-- Opening Marker --
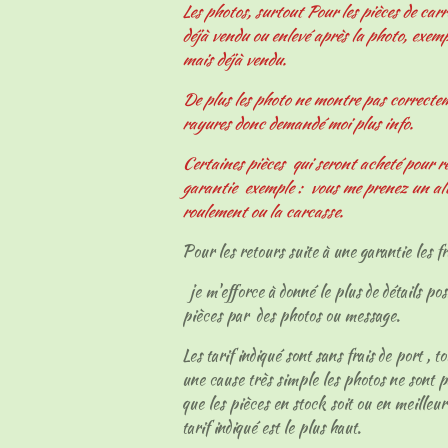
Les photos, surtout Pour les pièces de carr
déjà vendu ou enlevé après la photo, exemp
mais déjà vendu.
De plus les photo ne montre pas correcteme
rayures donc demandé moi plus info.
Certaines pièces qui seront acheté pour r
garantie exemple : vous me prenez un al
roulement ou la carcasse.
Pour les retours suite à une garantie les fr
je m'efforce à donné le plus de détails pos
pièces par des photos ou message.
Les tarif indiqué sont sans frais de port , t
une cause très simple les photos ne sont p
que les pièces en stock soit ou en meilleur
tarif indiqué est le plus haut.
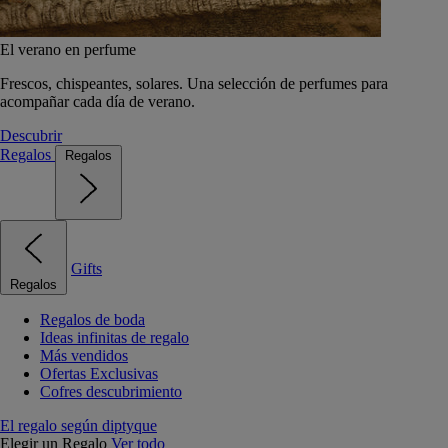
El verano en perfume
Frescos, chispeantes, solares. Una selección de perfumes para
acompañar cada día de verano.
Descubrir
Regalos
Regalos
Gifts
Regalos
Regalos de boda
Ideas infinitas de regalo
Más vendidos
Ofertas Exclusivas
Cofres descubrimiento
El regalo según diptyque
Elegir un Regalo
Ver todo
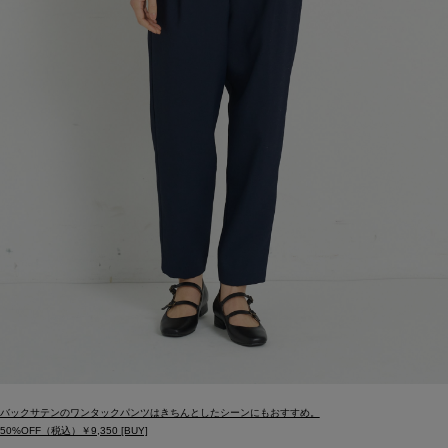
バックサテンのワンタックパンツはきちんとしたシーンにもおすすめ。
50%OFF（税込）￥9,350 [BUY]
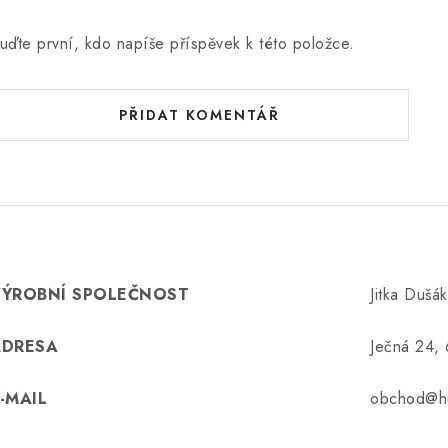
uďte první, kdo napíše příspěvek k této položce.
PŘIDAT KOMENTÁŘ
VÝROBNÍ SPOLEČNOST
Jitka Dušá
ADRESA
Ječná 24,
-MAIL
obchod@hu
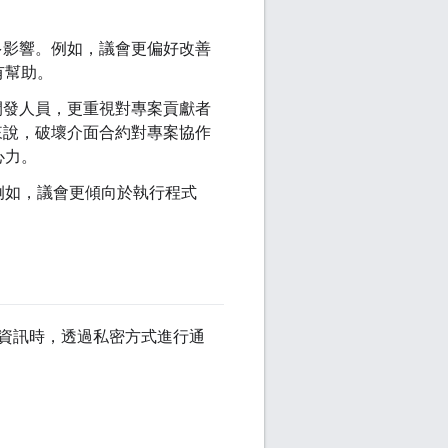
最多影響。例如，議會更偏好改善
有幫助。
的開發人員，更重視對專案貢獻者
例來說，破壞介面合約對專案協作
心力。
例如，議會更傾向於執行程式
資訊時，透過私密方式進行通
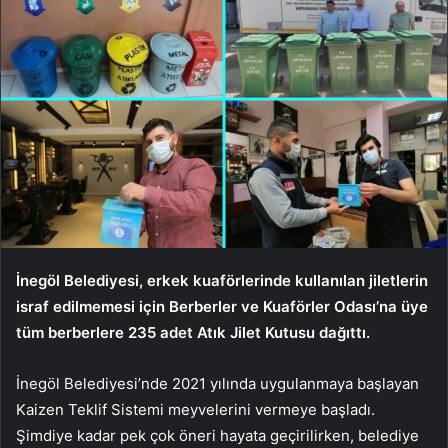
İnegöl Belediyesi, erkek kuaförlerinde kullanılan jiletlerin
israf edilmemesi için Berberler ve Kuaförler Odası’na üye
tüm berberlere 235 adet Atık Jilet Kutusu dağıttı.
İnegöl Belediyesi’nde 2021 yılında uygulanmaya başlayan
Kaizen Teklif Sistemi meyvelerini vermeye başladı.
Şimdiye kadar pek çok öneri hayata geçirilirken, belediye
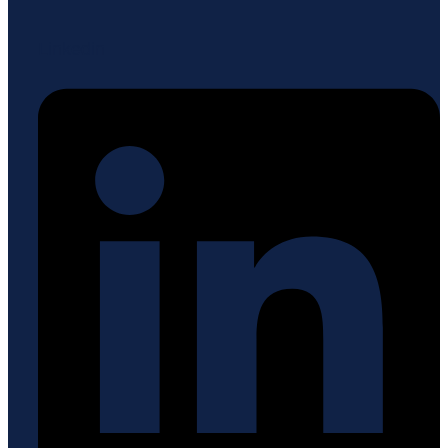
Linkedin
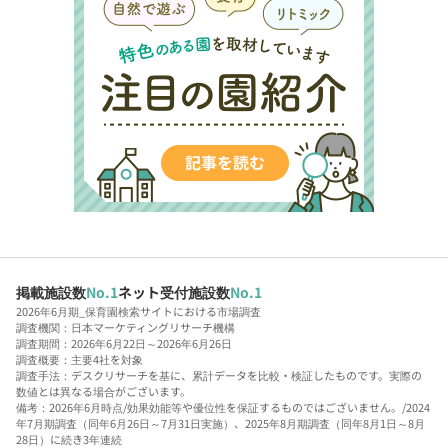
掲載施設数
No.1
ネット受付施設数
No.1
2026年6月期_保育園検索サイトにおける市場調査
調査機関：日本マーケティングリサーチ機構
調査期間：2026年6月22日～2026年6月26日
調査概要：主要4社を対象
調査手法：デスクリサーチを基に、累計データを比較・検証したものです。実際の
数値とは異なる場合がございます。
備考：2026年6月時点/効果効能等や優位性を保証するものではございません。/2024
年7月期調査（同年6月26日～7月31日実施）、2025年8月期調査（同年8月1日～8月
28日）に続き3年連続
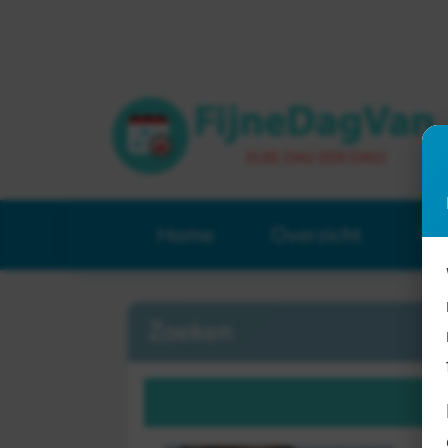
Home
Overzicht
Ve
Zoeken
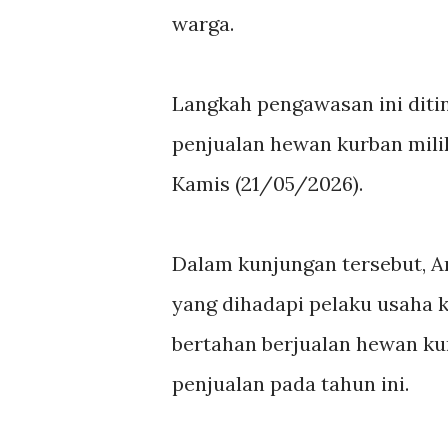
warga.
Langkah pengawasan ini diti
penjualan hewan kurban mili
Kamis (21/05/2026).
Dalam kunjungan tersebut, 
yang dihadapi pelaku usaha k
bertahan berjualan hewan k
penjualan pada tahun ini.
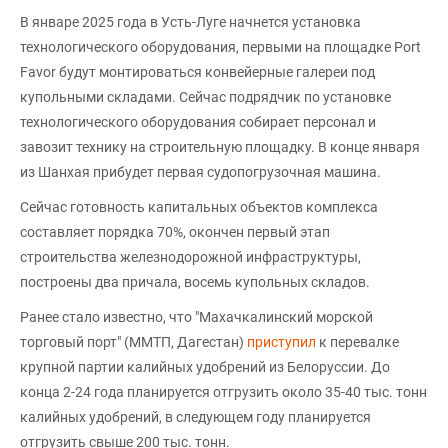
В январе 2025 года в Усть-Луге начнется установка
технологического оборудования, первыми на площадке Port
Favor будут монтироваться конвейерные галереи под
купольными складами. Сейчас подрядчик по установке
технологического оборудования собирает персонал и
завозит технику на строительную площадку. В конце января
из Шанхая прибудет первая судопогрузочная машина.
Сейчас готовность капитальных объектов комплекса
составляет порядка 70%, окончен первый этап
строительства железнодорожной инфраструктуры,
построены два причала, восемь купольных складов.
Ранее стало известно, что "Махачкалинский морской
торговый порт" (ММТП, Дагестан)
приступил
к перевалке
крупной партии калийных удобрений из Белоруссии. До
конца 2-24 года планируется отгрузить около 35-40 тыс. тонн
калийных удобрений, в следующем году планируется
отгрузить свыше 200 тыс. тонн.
-- Closing Marker --
TRY IT
Omitting the pictures, copy each record above exactly as it stands.

REPLY
Les photos, surtout Pour les pièces de carr
déjà vendu ou enlevé après la photo, exemp
mais déjà vendu.
De plus les photo ne montre pas correcteme
rayures donc demandé moi plus info.
Certaines pièces qui seront acheté pour r
garantie exemple : vous me prenez un al
roulement ou la carcasse.
Pour les retours suite à une garantie les fr
je m'efforce à donné le plus de détails pos
pièces par des photos ou message.
Les tarif indiqué sont sans frais de port , t
une cause très simple les photos ne sont p
que les pièces en stock soit ou en meilleur
tarif indiqué est le plus haut.
El verano en perfume
Frescos, chispeantes, solares. Una selección de perfumes para
acompañar cada día de verano.
Descubrir
Regalos
Regalos
Gifts
Regalos
Regalos de boda
Ideas infinitas de regalo
Más vendidos
Ofertas Exclusivas
Cofres descubrimiento
El regalo según diptyque
Elegir un Regalo
Ver todo
バックサテンのワンタックパンツはきちんとしたシーンにもおすすめ。
50%OFF（税込）￥9,350 [BUY]
uďte první, kdo napíše příspěvek k této položce.
PŘIDAT KOMENTÁŘ
VÝROBNÍ SPOLEČNOST
Jitka Dušá
ADRESA
Ječná 24,
-MAIL
obchod@hu
最多影響。例如，議會更偏好改善
有幫助。
的開發人員，更重視對專案貢獻者
例來說，破壞介面合約對專案協作
心力。
例如，議會更傾向於執行程式
資訊時，透過私密方式進行通
İnegöl Belediyesi, erkek kuaförlerinde kullanılan jiletlerin
israf edilmemesi için Berberler ve Kuaförler Odası’na üye
tüm berberlere 235 adet Atık Jilet Kutusu dağıttı.
İnegöl Belediyesi’nde 2021 yılında uygulanmaya başlayan
Kaizen Teklif Sistemi meyvelerini vermeye başladı.
Şimdiye kadar pek çok öneri hayata geçirilirken, belediye
Linkedin
掲載施設数
No.1
ネット受付施設数
No.1
2026年6月期_保育園検索サイトにおける市場調査
調査機関：日本マーケティングリサーチ機構
調査期間：2026年6月22日～2026年6月26日
調査概要：主要4社を対象
調査手法：デスクリサーチを基に、累計データを比較・検証したものです。実際の
数値とは異なる場合がございます。
備考：2026年6月時点/効果効能等や優位性を保証するものではございません。/2024
年7月期調査（同年6月26日～7月31日実施）、2025年8月期調査（同年8月1日～8月
28日）に続き3年連続
Home
Overzicht
Ve
Zoeken
warga.
Langkah pengawasan ini diti
penjualan hewan kurban mili
Kamis (21/05/2026).
Dalam kunjungan tersebut, 
yang dihadapi pelaku usaha k
bertahan berjualan hewan k
penjualan pada tahun ini.
В январе 2025 года в Усть-Луге начнется установка
технологического оборудования, первыми на площадке Port
Favor будут монтироваться конвейерные галереи под
купольными складами. Сейчас подрядчик по установке
технологического оборудования собирает персонал и
завозит технику на строительную площадку. В конце января
из Шанхая прибудет первая судопогрузочная машина.
Сейчас готовность капитальных объектов комплекса
составляет порядка 70%, окончен первый этап
строительства железнодорожной инфраструктуры,
построены два причала, восемь купольных складов.
Ранее стало известно, что "Махачкалинский морской
торговый порт" (ММТП, Дагестан)
приступил
к перевалке
крупной партии калийных удобрений из Белоруссии. До
конца 2-24 года планируется отгрузить около 35-40 тыс. тонн
калийных удобрений, в следующем году планируется
отгрузить свыше 200 тыс. тонн.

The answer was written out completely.